Comparative Example 3

• • (1) Pre-treated AB-8 resin and LX-20B resin were loaded into glass chromatography columns (@16×400 mm) by a wet process according to a height-diameter ratio of 20:1, respectively, to obtain an LX-20B resin column and an AB-8 resin column;
  • (2) 5 g of crude theaflavins with a purity of 15% (main impurities and contents: catechins: 42.63±0.04%, caffeine: 1.38±0.03%, protein: 6.95±0.40%, polysaccharide: 6.96±0.66%) were weighed and dissolved in 25 ml of hot water at 90° C. to prepare a 200 mg/ml solution; the obtained solution was allowed to stand still and cooled for 8 h, and then subjected to suction filtration to remove filter residue; and the filtrate was loaded onto the LX-20B resin column through a peristaltic pump at a flow rate of 0.5 BV/h;
  • (3) after the sample loading was completed, gradient elution was performed using 3 BV of water, 8 BV of a 30% (v/v) ethanol aqueous solution, and 6 BV of a 50% (v/v) ethanol aqueous solution sequentially, with an elution flow rate of 2.0 BV/h; eluent of the 50% (v/v) ethanol aqueous solution was collected and concentrated by rotary evaporation to remove ethanol; and then, the concentrated solution was freeze-dried to obtain a primary purified product. It could be seen from the analysis by high performance liquid chromatography that the purity of theaflavins in the primary purified product was 63.14±0.26%, with a yield of 50.95±1.21% and a total recovery rate of 85.33±2.61%;
  • (4) 0.25 g of the primary purified product was weighed and dissolved in 50 ml of the hot water at 90° C. to prepare a 5 mg/ml solution; filter residue was removed by filtering while the solution was hot, and the filtrate was loaded onto the AB-8 resin column through a peristaltic pump at a flow rate of 1.0 BV/h; and
  • (5) after the sample loading was completed, gradient elution was performed using 3 BV of water, 3 BV of a 10% (v/v) ethanol aqueous solution, 3 BV of a 30% (v/v) ethanol aqueous solution, and 3 BV of a 40% (v/v) ethanol aqueous solution sequentially, with an elution flow rate of 2.0 BV/h; eluent of the 30% (v/v) ethanol aqueous solution was collected and concentrated by rotary evaporation to remove ethanol; and then, the concentrated solution was freeze-dried to obtain a high-purity theaflavin product.
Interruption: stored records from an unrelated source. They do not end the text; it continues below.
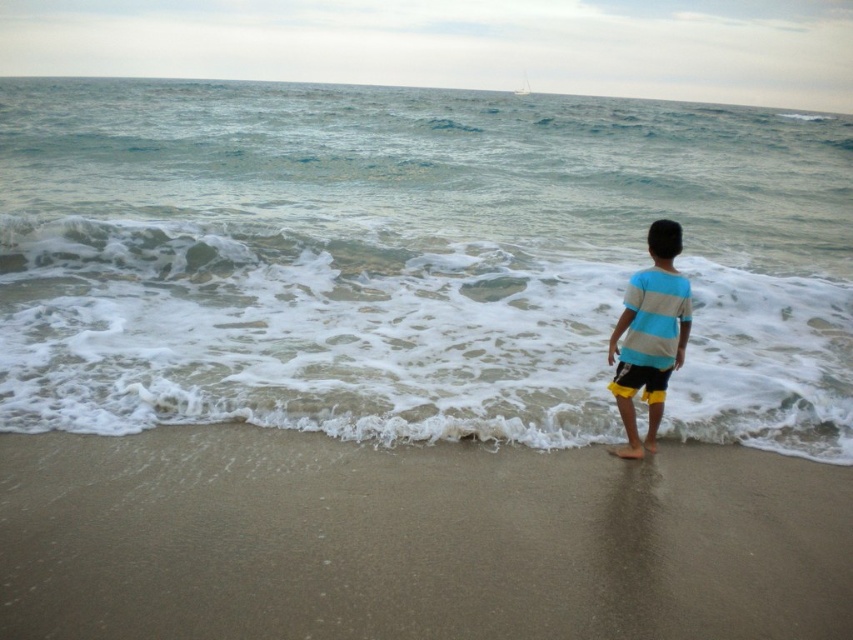 Question: Is clear blue water at center smaller than brown sandy beach at lower center?

Choices:
 (A) no
 (B) yes

Answer: (A)

Question: Which of the following is the farthest from the observer?

Choices:
 (A) clear blue water at center
 (B) striped cotton shirt at center

Answer: (A)

Question: Is brown sandy beach at lower center further to the viewer compared to striped cotton shirt at center?

Choices:
 (A) no
 (B) yes

Answer: (A)

Question: Can you confirm if clear blue water at center is wider than brown sandy beach at lower center?

Choices:
 (A) yes
 (B) no

Answer: (A)

Question: Among these objects, which one is nearest to the camera?

Choices:
 (A) clear blue water at center
 (B) yellow fabric shorts at lower right

Answer: (A)

Question: Considering the real-world distances, which object is closest to the striped cotton shirt at center?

It could be seen from the analysis by high performance liquid chromatography that the purity of theaflavins in the high-purity theaflavin product was 42.57±0.78%, with a yield of 37.50±0.99% and a total recovery rate of 40.17±0.72%.

The examples provided above are not intended to limit the scope covered by the present disclosure, nor are the steps described to limit their execution order. Those skilled in the art can make obvious improvements to the present disclosure based on the existing common general knowledge, which also fall within the protection scope defined in the Claims of the present disclosure.